If a Kernel Panic Occurs Due to a BMC Restart Analysis

Yes, your conclusion is very plausible — the kernel crash you observed appears to be directly linked to the BMC (or BMI, likely a typo for BMC) restarting, especially given the presence of USB-related stalls and a subsequent RCU stall. Here’s a breakdown of what’s happening:

🧠 Understanding the Crash

🔹 Key Indicators in Your Logs

RCU Preempt Stall
- The kernel’s RCU (Read-Copy-Update) subsystem timed out waiting for grace periods to complete. This happens when some CPUs/tasks are unable to make forward progress.
- In your case, the rcu_preempt kthread was starved for ~10 minutes (59518 jiffies ~ 9.9 minutes assuming HZ=1000), which is extreme.
CPU 1 Idling
- An NMI (non-maskable interrupt) was sent to CPU 1, which was found in intel_idle_irq, meaning it was deep in a C-state and unresponsive to softirqs.
Kworker Blocked on USB
- The kernel thread kworker/1:1 was blocked in usb_start_wait_urb() → usb_control_msg() → usbnet_cdc_update_filter().
- This strongly suggests a USB management/network interface (CDC-ETHER class) stopped responding.
Kernel Panic
- Triggered by RCU Stall, which is often a symptom of a broader system stall, not the root cause.

🔌 How the BMC Reboot Can Trigger This

Modern servers often expose USB devices to the host via the BMC, for purposes like:

Virtual KVM
Virtual media (USB mass storage over IPMI)
Management NICs exposed as USB CDC Ethernet devices (like usbnet/cdc_ether)

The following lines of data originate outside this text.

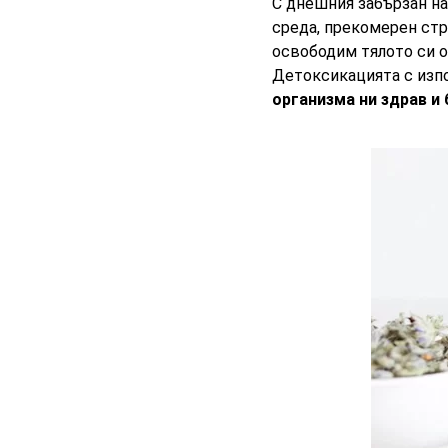
С днешния забързан на
среда, прекомерен стр
освободим тялото си о
Детоксикацията с изпо
организма ни здрав и 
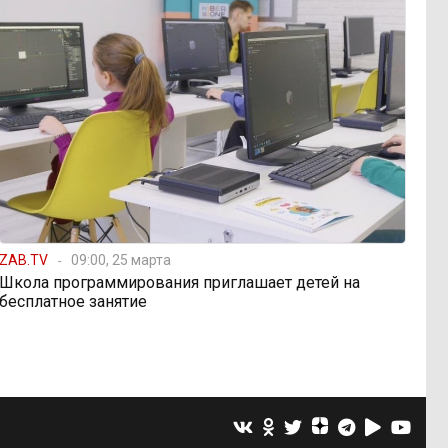
ZAB.TV
09:00, 25 марта
Школа программирования приглашает детей на
бесплатное занятие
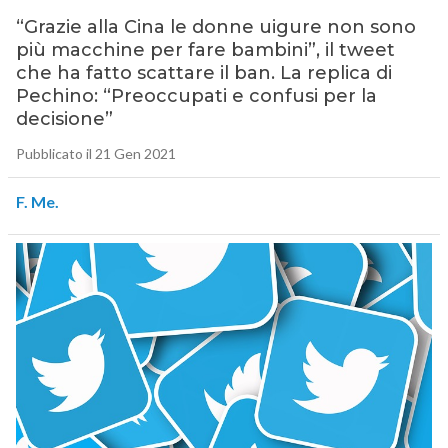
“Grazie alla Cina le donne uigure non sono
più macchine per fare bambini”, il tweet
che ha fatto scattare il ban. La replica di
Pechino: “Preoccupati e confusi per la
decisione”
Pubblicato il 21 Gen 2021
F. Me.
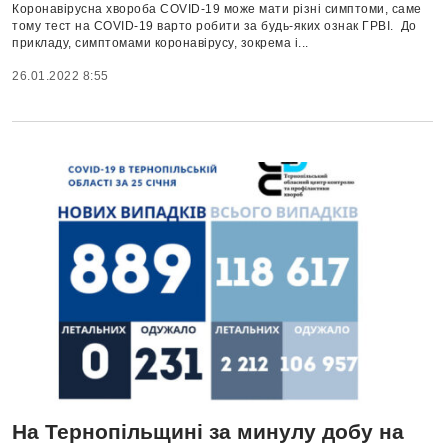
Коронавірусна хвороба COVID-19 може мати різні симптоми, саме
тому тест на COVID-19 варто робити за будь-яких ознак ГРВІ. До
прикладу, симптомами коронавірусу, зокрема і...
26.01.2022 8:55
На Тернопільщині за минулу добу на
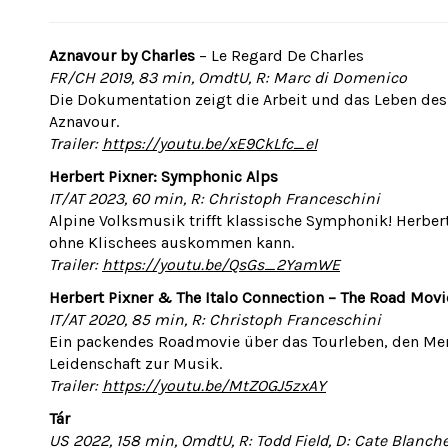
Aznavour by Charles
– Le Regard De Charles
FR/CH 2019, 83 min, OmdtU, R: Marc di Domenico
Die Dokumentation zeigt die Arbeit und das Leben de
Aznavour.
Trailer:
https://youtu.be/xE9CkLfc_eI
Herbert Pixner: Symphonic Alps
IT/AT 2023, 60 min, R: Christoph Franceschini
Alpine Volksmusik trifft klassische Symphonik! Herbert
ohne Klischees auskommen kann.
Trailer:
https://youtu.be/QsGs_2YamWE
Herbert Pixner & The Italo Connection – The Road Movi
IT/AT 2020, 85 min, R: Christoph Franceschini
Ein packendes Roadmovie über das Tourleben, den Me
Leidenschaft zur Musik.
Trailer:
https://youtu.be/MtZOGJ5zxAY
Tár
US 2022, 158 min, OmdtU, R: Todd Field, D: Cate Blanch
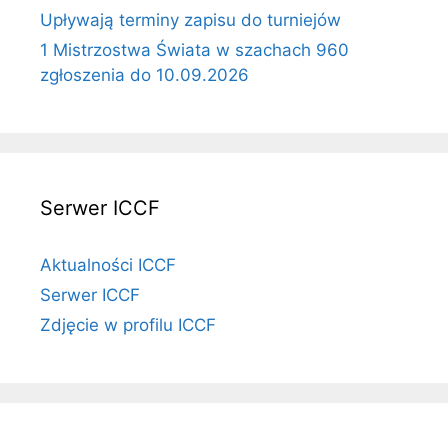
Upływają terminy zapisu do turniejów
1 Mistrzostwa Świata w szachach 960
zgłoszenia do 10.09.2026
Serwer ICCF
Aktualności ICCF
Serwer ICCF
Zdjęcie w profilu ICCF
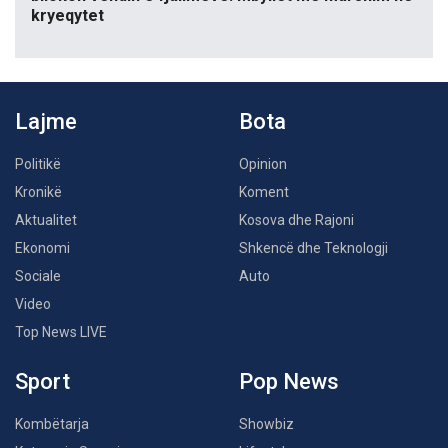
kryeqytet
Lajme
Bota
Politikë
Opinion
Kronikë
Koment
Aktualitet
Kosova dhe Rajoni
Ekonomi
Shkencë dhe Teknologji
Sociale
Auto
Video
Top News LIVE
Sport
Pop News
Kombëtarja
Showbiz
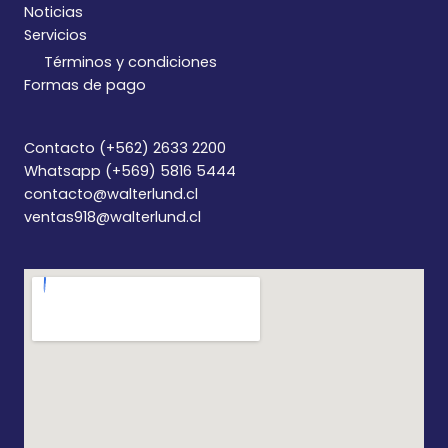
Noticias
Servicios
Términos y condiciones
Formas de pago
Contacto (+562) 2633 2200
Whatsapp (+569) 5816 5444
contacto@walterlund.cl
ventas918@walterlund.cl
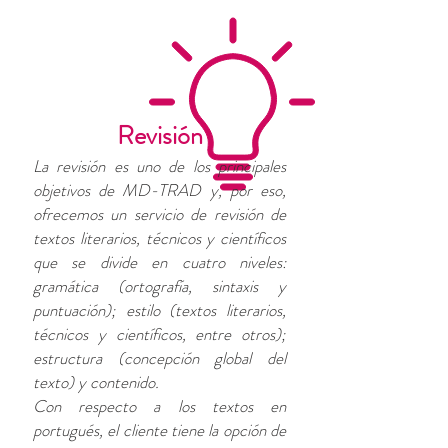
Revisión
La revisión es uno de los principales
objetivos de MD-TRAD y, por eso,
ofrecemos un servicio de revisión de
textos literarios, técnicos y científicos
que se divide en cuatro niveles:
gramática (ortografía, sintaxis y
puntuación); estilo (textos literarios,
técnicos y científicos, entre otros);
estructura (concepción global del
texto) y contenido.
Con respecto a los textos en
portugués, el cliente tiene la opción de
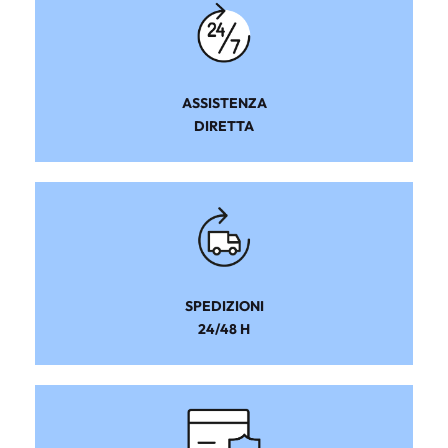
ASSISTENZA
DIRETTA
SPEDIZIONI
24/48 H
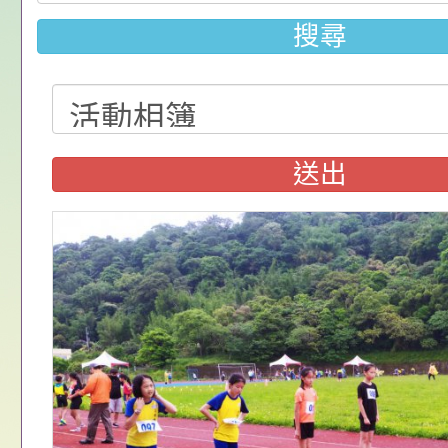
請，請查照。
祝活動」海報電子檔
員退休所得重審後實
「2026桃園市孔廟
搜尋
位協助鼓勵所屬同仁
算器」，公立學校退
動—儒門初開 智慧
桃園市政府家庭教育
關（構）、學校、民
亦可利用
家8月課程資訊」、
轉知內政部函以，有
名參加，請查照
電影營」、「祖孫樂
員會函釋公務員留職
中興國民小學115學
送出
「愛『原原』不絕-
赴陸應申請許可一案
期第1次第7-9招代
本校「115學年度國
樂會」、「邁向下一
甄選公告
校課程計畫」核定一
轉知教育部國民及學
列講座及成長團體」
辦理「115年度教育
公告:桃園市政府腸
前教育署辦理性別平
施問答集
轉知:桃園市交通局
置課程與教學人才庫
減碳存摺2.0」全民
桃園市政府家庭教育中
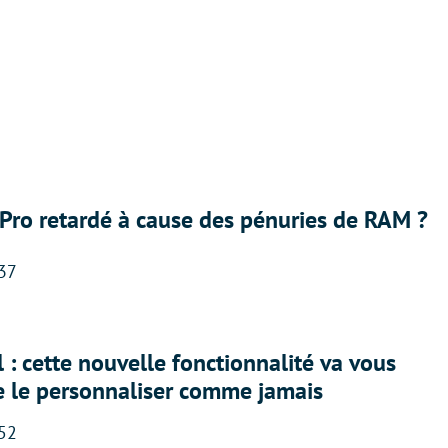
Pro retardé à cause des pénuries de RAM ?
:37
 : cette nouvelle fonctionnalité va vous
e le personnaliser comme jamais
:52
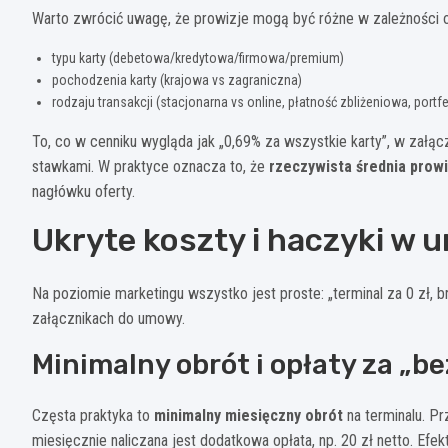
Warto zwrócić uwagę, że prowizje mogą być różne w zależności 
typu karty (debetowa/kredytowa/firmowa/premium)
pochodzenia karty (krajowa vs zagraniczna)
rodzaju transakcji (stacjonarna vs online, płatność zbliżeniowa, portf
To, co w cenniku wygląda jak „0,69% za wszystkie karty”, w załąc
stawkami. W praktyce oznacza to, że
rzeczywista średnia prowi
nagłówku oferty.
Ukryte koszty i haczyki w
Na poziomie marketingu wszystko jest proste: „terminal za 0 zł, b
załącznikach do umowy.
Minimalny obrót i opłaty za „
Częsta praktyka to
minimalny miesięczny obrót
na terminalu. Pr
miesięcznie naliczana jest dodatkowa opłata, np. 20 zł netto. Efekt 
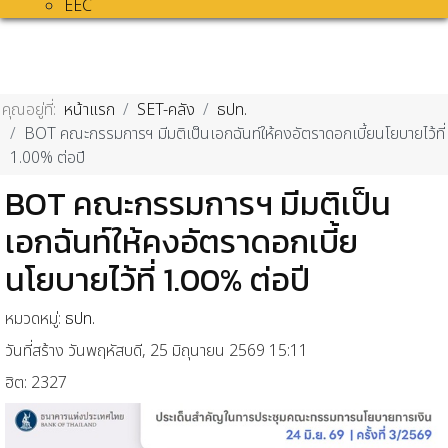
EEC
คุณอยู่ที่:
หน้าแรก
SET-คลัง
ธปท.
BOT คณะกรรมการฯ มีมติเป็นเอกฉันท์ให้คงอัตราดอกเบี้ยนโยบายไว้ที่
1.00% ต่อปี
BOT คณะกรรมการฯ มีมติเป็น
เอกฉันท์ให้คงอัตราดอกเบี้ย
นโยบายไว้ที่ 1.00% ต่อปี
หมวดหมู่:
ธปท.
วันที่สร้าง วันพฤหัสบดี, 25 มิถุนายน 2569 15:11
ฮิต: 2327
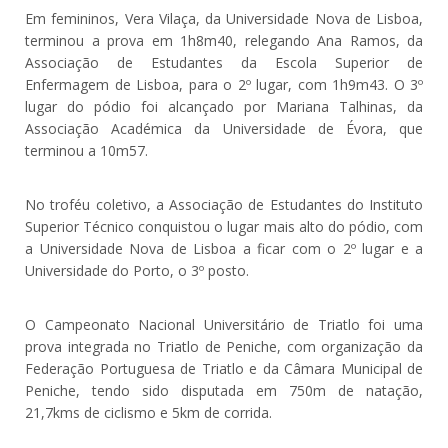
Em femininos, Vera Vilaça, da Universidade Nova de Lisboa,
terminou a prova em 1h8m40, relegando Ana Ramos, da
Associação de Estudantes da Escola Superior de
Enfermagem de Lisboa, para o 2º lugar, com 1h9m43. O 3º
lugar do pódio foi alcançado por Mariana Talhinas, da
Associação Académica da Universidade de Évora, que
terminou a 10m57.
No troféu coletivo, a Associação de Estudantes do Instituto
Superior Técnico conquistou o lugar mais alto do pódio, com
a Universidade Nova de Lisboa a ficar com o 2º lugar e a
Universidade do Porto, o 3º posto.
O Campeonato Nacional Universitário de Triatlo foi uma
prova integrada no Triatlo de Peniche, com organização da
Federação Portuguesa de Triatlo e da Câmara Municipal de
Peniche, tendo sido disputada em 750m de natação,
21,7kms de ciclismo e 5km de corrida.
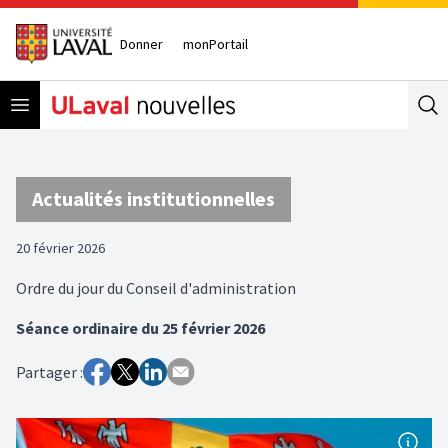
Donner
monPortail
Open menu
Se
Actualités institutionnelles
20 février 2026
Ordre du jour du Conseil d'administration
Séance ordinaire du 25 février 2026
Partager :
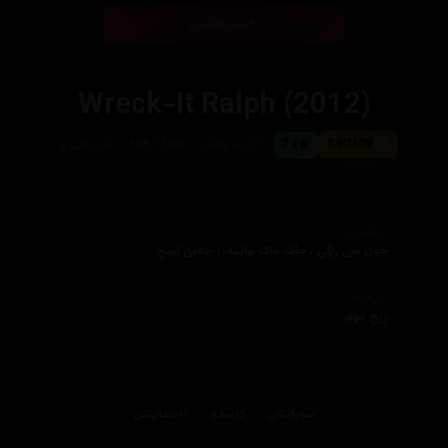
بینی ئۆنلاین
Wreck-It Ralph (2012)
7.8
7.4
١٠١ خولەک
106,738
ئینگلیزی
ئەکتەران
جۆن سی ڕێلی ، جاک ماک براییەر، جەین لینچ
دەرهێنەر
ڕیچ موور
سەرکێشی
کۆمیدی
ئه‌نیمه‌یشن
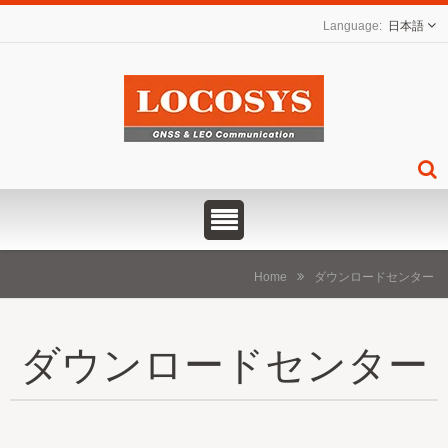
日本語
Home
ダウンロードセンター
ダウンロードセンター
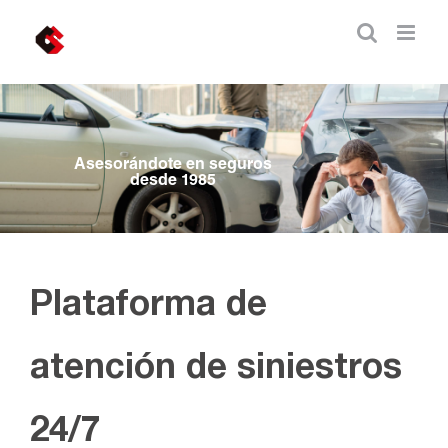
Skip
to
content
Asesorándote en seguros
desde 1985
Plataforma de
atención de siniestros
24/7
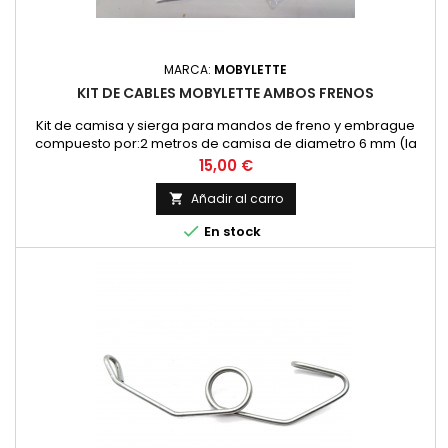
MARCA:
MOBYLETTE
KIT DE CABLES MOBYLETTE AMBOS FRENOS
Kit de camisa y sierga para mandos de freno y embrague
compuesto por:2 metros de camisa de diametro 6 mm (la
habitual para frenos)2x Cables de de tipo pera4x topes de
Precio
15,00 €
camisa de 6 mm.4x prisioneros, 2x diam. 6 mm. y 2 diam. 8
mm.2x punteras de remate de cableCon 1 kit se preparan
Añadir al carro

ambos frenos, delantero y trasero.

En stock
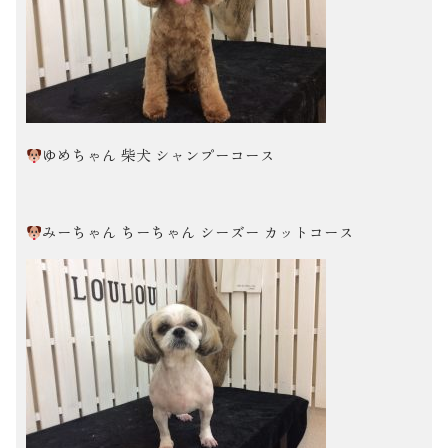
ゆめちゃん 柴犬 シャンプーコース
みーちゃん ちーちゃん シーズー カットコース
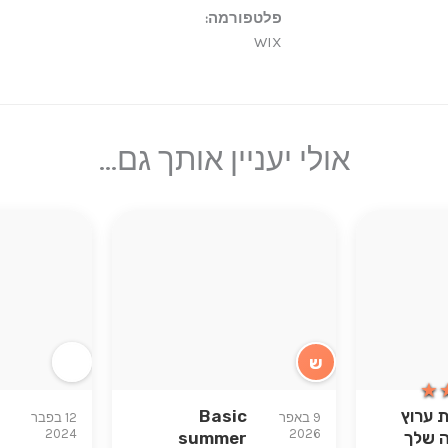
פלטפורמה:
WIX
אולי יעניין אותך גם...
ש
★
★
 ערוץ
Basic
9 באפר
12 בפבר
2024
2026
 שלך
summer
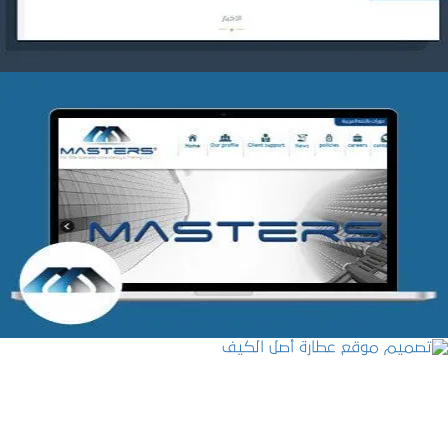
شركة MASTERS للتدريب
التفاصيل
تصميم موقع عطارة أصل الكيف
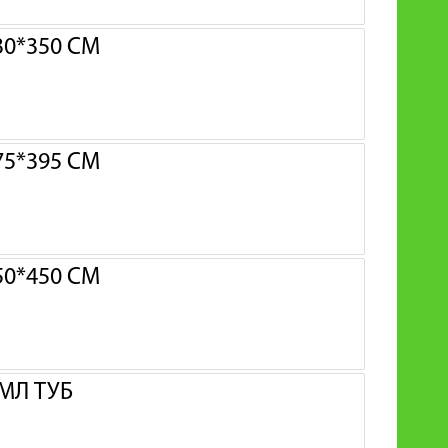
0*350 СМ
5*395 СМ
0*450 СМ
МЛ ТУБ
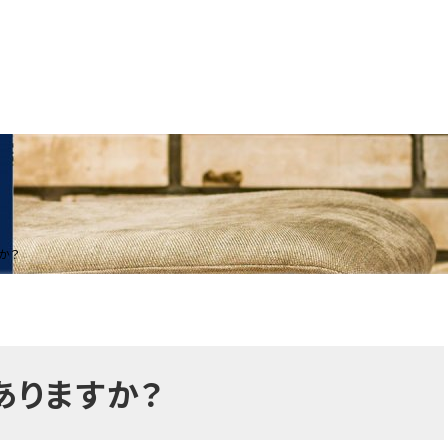
か？
ありますか？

When the BMC resets, these virtual USB devices disappear temporarily, possibly without proper detachment, which leads to:

URBs (USB Request Blocks) being sent to a non-responsive USB controller
usbnet and kworker threads waiting indefinitely for completions that will never arrive
RCU threads not progressing due to blocked workers or softirq starvation
CPU stuck in idle C-state, not handling softirqs → leads to RCU panic

This is consistent with your backtrace, where:

kworker/1:1 is stuck in usbnet_cdc_update_filter(), waiting on usb_control_msg()
USB timeouts do not always cleanly abort, especially if underlying hardware interface is suddenly gone (e.g. BMC USB detach)

✅ Conclusion

Yes, a BMC reboot in your system configuration can very realistically:

Remove/disable a virtual USB device
Cause kernel threads using that USB (e.g. usbnet) to block indefinitely
Trigger an RCU stall due to downstream starvation and softirq failures
Lead to a kernel panic

🛠️ Recommendations

1. Mitigate USB Dependency on BMC

Avoid using BMC-exposed virtual USB devices in critical host kernel operations (e.g. networking).
If possible, use physical interfaces instead of USB CDC-based virtual ones for system management.

2. Harden USB Stack

Set USB URB timeouts explicitly and conservatively (usb_control_msg() has a timeout argument).
Apply kernel patches related to usbnet and cdc_ether robustness if available (especially for EL8 kernels).

3. Update Kernel & BMC Firmware

This is a known issue on older kernels (you are on 4.18.0-372.32.1.rt7.189.el8_6), where USB URB handling is brittle.
BMC firmware upgrades can improve hotplug detection and stability.

4. Monitor with NMI Watchdog

Enable NMI watchdog (nmi_watchdog=1) if not already active to capture CPU lockups earlier.